One patient in the chlorambucil + obinutuzumab arm was diagnosed with new serious treatment-emergent adverse events. Otherwise, no major changes in safety were noted at a median follow-up of 34.1 months compared with the primary analysis (27.7 months). The number of patients with a second primary malignancy during the study increased from 7.5% to 9.4% in the ibrutinib + venetoclax arm, and from 9.5% to 11.4% in the chlorambucil + obinutuzumab arm.
No association between MRD and PFS was found in this analysis by Munir et al, with PFS rates remaining high 12 months after the end of treatment with ibrutinib + venetoclax irrespective of MRD status.

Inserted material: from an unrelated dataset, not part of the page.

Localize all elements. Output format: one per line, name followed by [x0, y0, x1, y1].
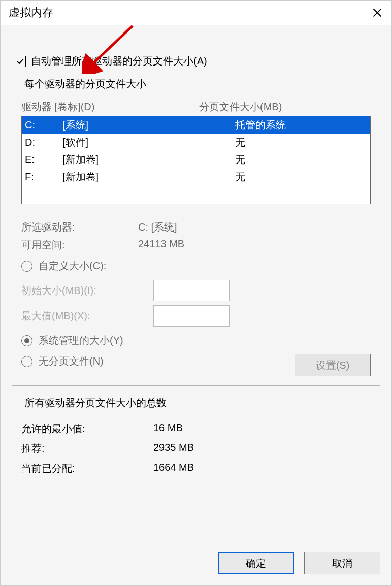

The results from this study also conclude that older and frail patients with CLL who receive ibrutinib + venetoclax are less likely to progress clinically during the first year of post-treatment regardless of their MRD and IGHV status, compared with chlorambucil + obinutuzumab.
The lack of association between MRD status and PFS outcomes at 12 months after treatment is a novel finding and requires further research to confirm these findings.